[Task brief] Set down each entry from the block beneath, exactly as written.

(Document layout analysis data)
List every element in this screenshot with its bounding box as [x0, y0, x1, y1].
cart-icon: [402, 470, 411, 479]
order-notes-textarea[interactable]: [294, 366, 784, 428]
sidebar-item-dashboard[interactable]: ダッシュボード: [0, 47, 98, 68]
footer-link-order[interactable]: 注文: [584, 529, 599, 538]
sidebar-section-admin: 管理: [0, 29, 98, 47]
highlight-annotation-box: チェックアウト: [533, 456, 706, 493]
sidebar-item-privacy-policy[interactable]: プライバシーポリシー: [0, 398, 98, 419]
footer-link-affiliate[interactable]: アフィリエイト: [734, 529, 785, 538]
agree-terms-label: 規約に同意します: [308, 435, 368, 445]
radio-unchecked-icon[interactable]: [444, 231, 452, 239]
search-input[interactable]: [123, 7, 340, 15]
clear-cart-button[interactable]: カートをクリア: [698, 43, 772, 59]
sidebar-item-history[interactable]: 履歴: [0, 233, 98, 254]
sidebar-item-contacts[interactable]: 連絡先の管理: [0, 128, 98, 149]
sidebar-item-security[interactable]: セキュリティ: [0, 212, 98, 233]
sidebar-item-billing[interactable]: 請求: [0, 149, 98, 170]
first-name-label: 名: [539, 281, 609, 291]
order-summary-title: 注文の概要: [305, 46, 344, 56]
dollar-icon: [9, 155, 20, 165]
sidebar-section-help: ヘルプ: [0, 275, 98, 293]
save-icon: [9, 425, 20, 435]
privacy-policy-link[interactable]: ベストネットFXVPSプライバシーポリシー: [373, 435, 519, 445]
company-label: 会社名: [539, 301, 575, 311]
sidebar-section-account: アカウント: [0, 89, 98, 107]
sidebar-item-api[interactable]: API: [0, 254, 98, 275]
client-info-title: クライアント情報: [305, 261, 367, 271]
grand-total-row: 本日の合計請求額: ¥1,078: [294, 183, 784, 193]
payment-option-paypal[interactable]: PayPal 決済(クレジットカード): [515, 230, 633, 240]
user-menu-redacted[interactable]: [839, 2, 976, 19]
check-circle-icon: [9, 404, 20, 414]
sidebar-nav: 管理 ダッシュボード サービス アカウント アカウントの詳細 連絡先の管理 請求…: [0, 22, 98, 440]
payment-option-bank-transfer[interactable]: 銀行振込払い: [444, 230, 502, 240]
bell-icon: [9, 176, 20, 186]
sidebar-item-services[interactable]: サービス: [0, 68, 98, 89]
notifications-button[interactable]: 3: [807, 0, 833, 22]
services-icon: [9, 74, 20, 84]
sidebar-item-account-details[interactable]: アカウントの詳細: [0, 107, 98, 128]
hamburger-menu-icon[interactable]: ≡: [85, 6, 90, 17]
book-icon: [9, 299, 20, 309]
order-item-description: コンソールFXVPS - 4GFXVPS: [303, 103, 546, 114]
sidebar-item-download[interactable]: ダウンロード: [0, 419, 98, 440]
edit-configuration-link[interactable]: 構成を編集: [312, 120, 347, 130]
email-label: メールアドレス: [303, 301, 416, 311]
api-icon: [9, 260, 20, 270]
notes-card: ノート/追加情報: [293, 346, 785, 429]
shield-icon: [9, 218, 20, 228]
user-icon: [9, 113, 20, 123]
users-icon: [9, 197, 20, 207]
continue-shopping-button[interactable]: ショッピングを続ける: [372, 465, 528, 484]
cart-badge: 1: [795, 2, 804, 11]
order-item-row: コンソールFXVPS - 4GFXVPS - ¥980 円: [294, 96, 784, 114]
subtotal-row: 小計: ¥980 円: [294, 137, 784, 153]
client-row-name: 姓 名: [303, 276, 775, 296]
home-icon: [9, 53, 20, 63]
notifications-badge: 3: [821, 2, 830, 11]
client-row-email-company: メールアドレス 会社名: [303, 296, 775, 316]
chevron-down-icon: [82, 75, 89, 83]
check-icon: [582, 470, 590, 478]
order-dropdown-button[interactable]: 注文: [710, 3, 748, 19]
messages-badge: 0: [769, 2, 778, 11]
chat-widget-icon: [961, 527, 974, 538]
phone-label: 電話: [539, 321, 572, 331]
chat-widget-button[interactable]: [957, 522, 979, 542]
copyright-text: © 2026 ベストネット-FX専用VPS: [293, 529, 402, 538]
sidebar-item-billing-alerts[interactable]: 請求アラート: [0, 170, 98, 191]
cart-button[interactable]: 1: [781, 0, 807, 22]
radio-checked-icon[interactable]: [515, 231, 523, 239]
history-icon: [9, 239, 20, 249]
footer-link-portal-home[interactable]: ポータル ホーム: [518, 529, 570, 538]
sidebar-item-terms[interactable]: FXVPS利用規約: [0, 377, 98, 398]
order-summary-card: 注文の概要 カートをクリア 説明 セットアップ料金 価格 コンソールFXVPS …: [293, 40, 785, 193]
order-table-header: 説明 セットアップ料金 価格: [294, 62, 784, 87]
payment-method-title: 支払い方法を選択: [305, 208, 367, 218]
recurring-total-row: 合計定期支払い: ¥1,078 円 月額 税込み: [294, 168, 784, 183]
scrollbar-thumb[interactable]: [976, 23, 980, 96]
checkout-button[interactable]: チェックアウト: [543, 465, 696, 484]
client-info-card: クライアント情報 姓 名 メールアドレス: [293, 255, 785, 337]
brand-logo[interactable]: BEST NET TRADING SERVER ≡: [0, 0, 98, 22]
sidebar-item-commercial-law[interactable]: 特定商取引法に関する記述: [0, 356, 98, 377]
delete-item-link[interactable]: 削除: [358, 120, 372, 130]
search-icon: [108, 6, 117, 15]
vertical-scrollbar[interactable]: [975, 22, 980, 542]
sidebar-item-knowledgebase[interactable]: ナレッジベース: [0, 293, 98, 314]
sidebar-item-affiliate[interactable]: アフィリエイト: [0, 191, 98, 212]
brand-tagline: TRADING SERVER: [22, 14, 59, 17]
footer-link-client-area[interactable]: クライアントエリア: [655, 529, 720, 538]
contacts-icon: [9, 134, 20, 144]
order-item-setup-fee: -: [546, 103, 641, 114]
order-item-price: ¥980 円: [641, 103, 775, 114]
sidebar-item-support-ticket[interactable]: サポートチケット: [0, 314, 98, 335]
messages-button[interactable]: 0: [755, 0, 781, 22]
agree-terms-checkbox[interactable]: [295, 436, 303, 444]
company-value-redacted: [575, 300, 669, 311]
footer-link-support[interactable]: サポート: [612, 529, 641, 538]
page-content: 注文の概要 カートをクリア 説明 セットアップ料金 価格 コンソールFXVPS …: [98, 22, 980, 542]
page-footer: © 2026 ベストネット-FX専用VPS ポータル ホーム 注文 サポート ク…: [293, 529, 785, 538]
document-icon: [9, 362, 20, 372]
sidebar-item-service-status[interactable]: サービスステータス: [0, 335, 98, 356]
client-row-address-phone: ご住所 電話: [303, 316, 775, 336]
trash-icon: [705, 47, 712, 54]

[Result of the task]
List every element in this screenshot with its bounding box as [x0, y0, x1, y1].
cart-icon: [402, 470, 411, 479]
order-notes-textarea[interactable]: [294, 366, 784, 428]
sidebar-item-dashboard[interactable]: ダッシュボード: [0, 47, 98, 68]
footer-link-order[interactable]: 注文: [584, 529, 599, 538]
sidebar-section-admin: 管理: [0, 29, 98, 47]
highlight-annotation-box: チェックアウト: [533, 456, 706, 493]
sidebar-item-privacy-policy[interactable]: プライバシーポリシー: [0, 398, 98, 419]
footer-link-affiliate[interactable]: アフィリエイト: [734, 529, 785, 538]
agree-terms-label: 規約に同意します: [308, 435, 368, 445]
radio-unchecked-icon[interactable]: [444, 231, 452, 239]
search-input[interactable]: [123, 7, 340, 15]
clear-cart-button[interactable]: カートをクリア: [698, 43, 772, 59]
sidebar-item-history[interactable]: 履歴: [0, 233, 98, 254]
sidebar-item-contacts[interactable]: 連絡先の管理: [0, 128, 98, 149]
sidebar-item-security[interactable]: セキュリティ: [0, 212, 98, 233]
sidebar-item-billing[interactable]: 請求: [0, 149, 98, 170]
first-name-label: 名: [539, 281, 609, 291]
order-summary-title: 注文の概要: [305, 46, 344, 56]
dollar-icon: [9, 155, 20, 165]
sidebar-section-help: ヘルプ: [0, 275, 98, 293]
save-icon: [9, 425, 20, 435]
privacy-policy-link[interactable]: ベストネットFXVPSプライバシーポリシー: [373, 435, 519, 445]
company-label: 会社名: [539, 301, 575, 311]
sidebar-section-account: アカウント: [0, 89, 98, 107]
sidebar-item-api[interactable]: API: [0, 254, 98, 275]
client-info-title: クライアント情報: [305, 261, 367, 271]
grand-total-row: 本日の合計請求額: ¥1,078: [294, 183, 784, 193]
payment-option-paypal[interactable]: PayPal 決済(クレジットカード): [515, 230, 633, 240]
user-menu-redacted[interactable]: [839, 2, 976, 19]
check-circle-icon: [9, 404, 20, 414]
sidebar-nav: 管理 ダッシュボード サービス アカウント アカウントの詳細 連絡先の管理 請求…: [0, 22, 98, 440]
payment-option-bank-transfer[interactable]: 銀行振込払い: [444, 230, 502, 240]
bell-icon: [9, 176, 20, 186]
sidebar-item-services[interactable]: サービス: [0, 68, 98, 89]
notifications-button[interactable]: 3: [807, 0, 833, 22]
services-icon: [9, 74, 20, 84]
sidebar-item-account-details[interactable]: アカウントの詳細: [0, 107, 98, 128]
hamburger-menu-icon[interactable]: ≡: [85, 6, 90, 17]
book-icon: [9, 299, 20, 309]
order-item-description: コンソールFXVPS - 4GFXVPS: [303, 103, 546, 114]
sidebar-item-download[interactable]: ダウンロード: [0, 419, 98, 440]
edit-configuration-link[interactable]: 構成を編集: [312, 120, 347, 130]
email-label: メールアドレス: [303, 301, 416, 311]
api-icon: [9, 260, 20, 270]
notes-card: ノート/追加情報: [293, 346, 785, 429]
shield-icon: [9, 218, 20, 228]
user-icon: [9, 113, 20, 123]
users-icon: [9, 197, 20, 207]
continue-shopping-button[interactable]: ショッピングを続ける: [372, 465, 528, 484]
cart-badge: 1: [795, 2, 804, 11]
order-item-row: コンソールFXVPS - 4GFXVPS - ¥980 円: [294, 96, 784, 114]
subtotal-row: 小計: ¥980 円: [294, 137, 784, 153]
client-row-name: 姓 名: [303, 276, 775, 296]
home-icon: [9, 53, 20, 63]
notifications-badge: 3: [821, 2, 830, 11]
client-row-email-company: メールアドレス 会社名: [303, 296, 775, 316]
chevron-down-icon: [82, 75, 89, 83]
check-icon: [582, 470, 590, 478]
order-dropdown-button[interactable]: 注文: [710, 3, 748, 19]
messages-badge: 0: [769, 2, 778, 11]
chat-widget-icon: [961, 527, 974, 538]
phone-label: 電話: [539, 321, 572, 331]
chat-widget-button[interactable]: [957, 522, 979, 542]
copyright-text: © 2026 ベストネット-FX専用VPS: [293, 529, 402, 538]
sidebar-item-billing-alerts[interactable]: 請求アラート: [0, 170, 98, 191]
cart-button[interactable]: 1: [781, 0, 807, 22]
radio-checked-icon[interactable]: [515, 231, 523, 239]
history-icon: [9, 239, 20, 249]
footer-link-portal-home[interactable]: ポータル ホーム: [518, 529, 570, 538]
sidebar-item-terms[interactable]: FXVPS利用規約: [0, 377, 98, 398]
order-summary-card: 注文の概要 カートをクリア 説明 セットアップ料金 価格 コンソールFXVPS …: [293, 40, 785, 193]
order-table-header: 説明 セットアップ料金 価格: [294, 62, 784, 87]
payment-method-title: 支払い方法を選択: [305, 208, 367, 218]
recurring-total-row: 合計定期支払い: ¥1,078 円 月額 税込み: [294, 168, 784, 183]
scrollbar-thumb[interactable]: [976, 23, 980, 96]
checkout-button[interactable]: チェックアウト: [543, 465, 696, 484]
client-info-card: クライアント情報 姓 名 メールアドレス: [293, 255, 785, 337]
brand-logo[interactable]: BEST NET TRADING SERVER ≡: [0, 0, 98, 22]
sidebar-item-commercial-law[interactable]: 特定商取引法に関する記述: [0, 356, 98, 377]
delete-item-link[interactable]: 削除: [358, 120, 372, 130]
search-icon: [108, 6, 117, 15]
vertical-scrollbar[interactable]: [975, 22, 980, 542]
sidebar-item-knowledgebase[interactable]: ナレッジベース: [0, 293, 98, 314]
sidebar-item-affiliate[interactable]: アフィリエイト: [0, 191, 98, 212]
brand-tagline: TRADING SERVER: [22, 14, 59, 17]
footer-link-client-area[interactable]: クライアントエリア: [655, 529, 720, 538]
contacts-icon: [9, 134, 20, 144]
order-item-setup-fee: -: [546, 103, 641, 114]
order-item-price: ¥980 円: [641, 103, 775, 114]
sidebar-item-support-ticket[interactable]: サポートチケット: [0, 314, 98, 335]
messages-button[interactable]: 0: [755, 0, 781, 22]
agree-terms-checkbox[interactable]: [295, 436, 303, 444]
company-value-redacted: [575, 300, 669, 311]
footer-link-support[interactable]: サポート: [612, 529, 641, 538]
page-content: 注文の概要 カートをクリア 説明 セットアップ料金 価格 コンソールFXVPS …: [98, 22, 980, 542]
page-footer: © 2026 ベストネット-FX専用VPS ポータル ホーム 注文 サポート ク…: [293, 529, 785, 538]
document-icon: [9, 362, 20, 372]
sidebar-item-service-status[interactable]: サービスステータス: [0, 335, 98, 356]
client-row-address-phone: ご住所 電話: [303, 316, 775, 336]
trash-icon: [705, 47, 712, 54]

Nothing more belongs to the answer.